円柱野郎

必死剣 鳥刺しの円柱野郎のネタバレレビュー・内容・結末

必死剣 鳥刺し(2010年製作の映画)
4.0

このレビューはネタバレを含みます

物語の冒頭、重厚な能の舞と共にテロップで表示される登場人物の名と肩書き。
個人的にテロップで説明を済ましてしまうなどというのは演出のタイマンだ!と思う人間なので、一見「なんだこりゃ」と思ってしまいました。
が、その直後起きる大事件。
まさか、主人公がいきなり側室を斬って捨ててしまうとは!
そこまでの台詞を最小限にしたことで逆に空気感と衝撃度が強くなり、俺自身すっかり話に引き込まれ、この見せ方をするなら登場人物をテロップで示したのも納得した次第。
見事な導入ですね。

さて衝撃の冒頭が終わり話が進むと、「何故兼見は側室を斬ったのか」ということが回想と共に明らかになってくる。
理由は藩への憂いがさせたことと理解できるし、妻と死別しもう守るものもない男の捨て身の行動でもある。
だからこそ、次第に妻の姪からの思慕によって生きる事への執着を得ていく主人公の変化がドラマになるんだけど、過去に死を求め藩政のために藩主の側室を斬った主人公が、今では生きる糧を得た主人公が、藩政を憂いて藩主を斬りに来た刺客から藩主を守るために戦うことになるなんて…。

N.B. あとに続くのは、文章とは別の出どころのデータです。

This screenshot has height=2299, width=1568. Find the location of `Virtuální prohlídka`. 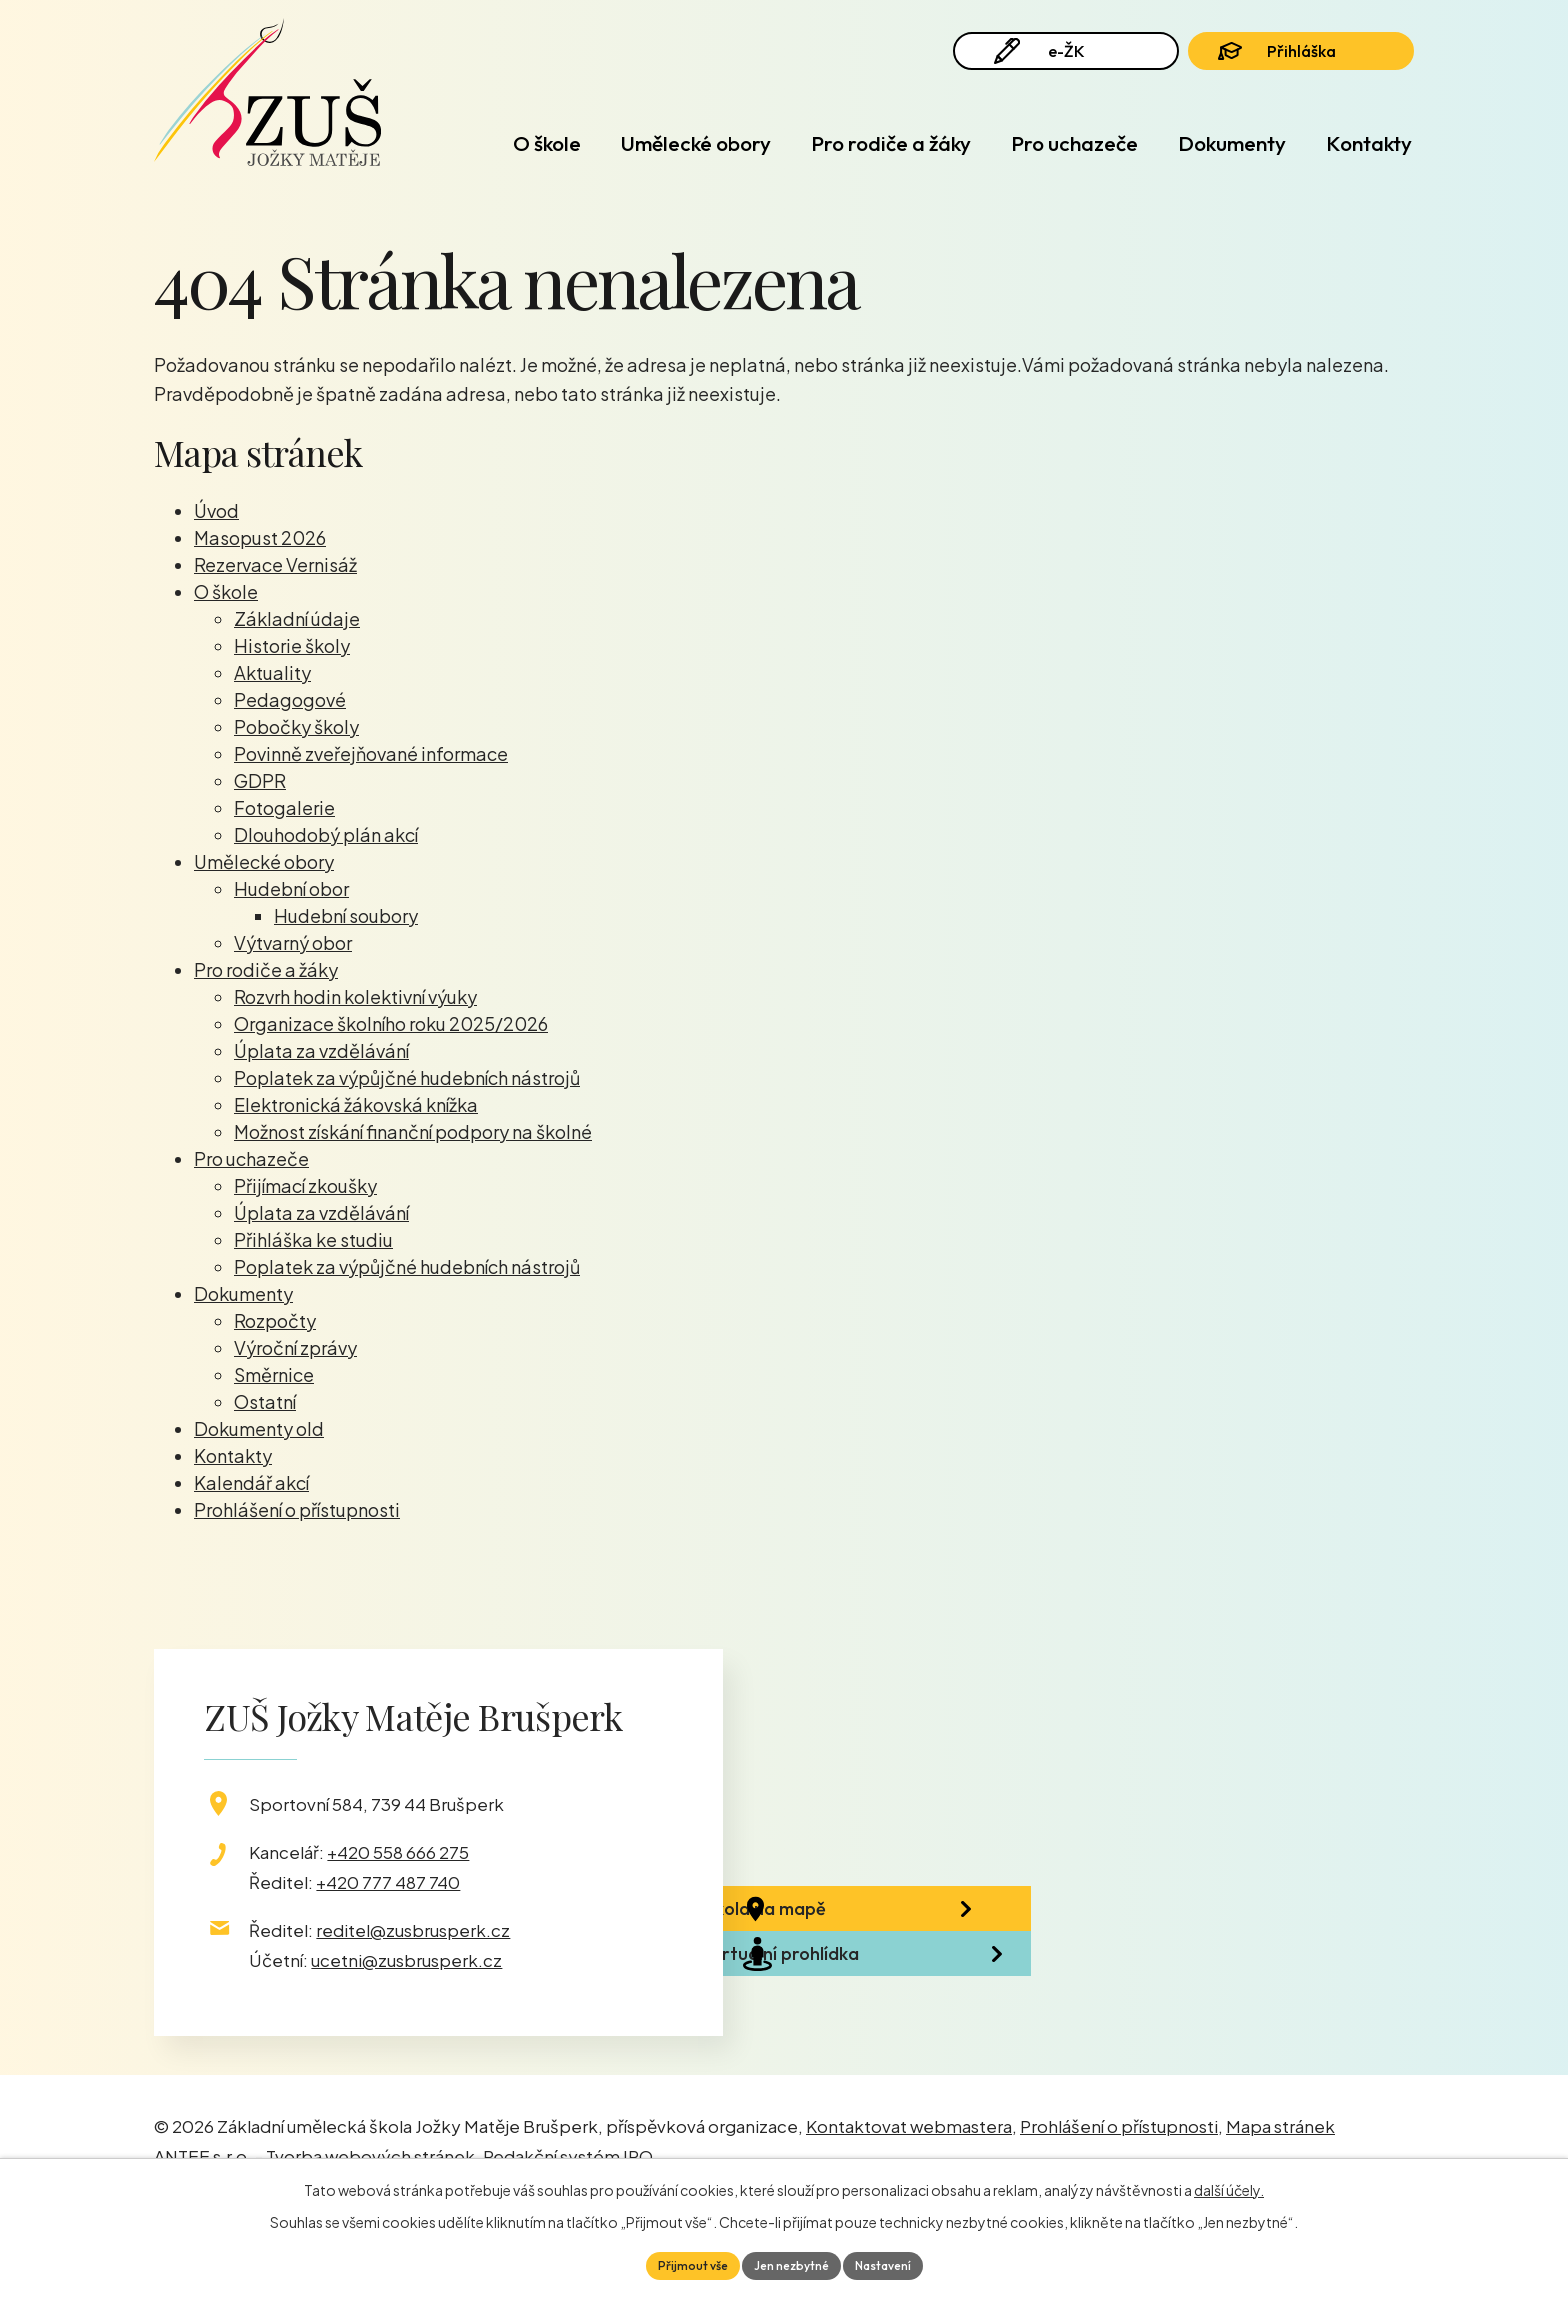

政道を思えば排除されるべき相手は自明なのに、仕官の身であれば守るべきは藩命。
上に立つ者としての器は、現藩主ではなく藩主別家の侍であるが、その侍自身が藩主の命を狙う刺客であるという現実。
クライマックスはあたかも過去の自分との対決のようでもあって、なんという運命の皮肉。
いや、でもそれがこの話の一番の見所であるし、その義と忠の間に挟まれる姿が藤沢作品らしい空気感を出してもいるのですが。

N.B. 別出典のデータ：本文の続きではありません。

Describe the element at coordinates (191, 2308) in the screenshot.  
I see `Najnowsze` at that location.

全体的に作品の雰囲気は落ち着いていて、正統派な時代劇といった印象。
兼見役の豊川悦司はキャラクターに合った想いを抱えた雰囲気を出しているし、姪役の池脇千鶴の所作は見ていて気持ちが良い。
逆ベクトルのキャラである側室役の関めぐみは、これがまた人間の嫌な感じが良く出ていて、斬って捨てられるのもむべなるかなと思わせる演技。
他の出演者では、主人公の上役である岸部一徳は演技巧者であるから今更言うまでもないけど、個人的には別家役の吉川晃司が出すオーラが見事で感心しました。

配役や作りで若者の観客にこびなかったことが、この映画を正統で落ち着いた時代劇という評価に繋がったと思うけど、そうであれば尚のことエンドクレジットで流れた歌の選択が惜しまれます。
単純に時代劇というこの映画のイメージには合ってないと思ってしまったので…。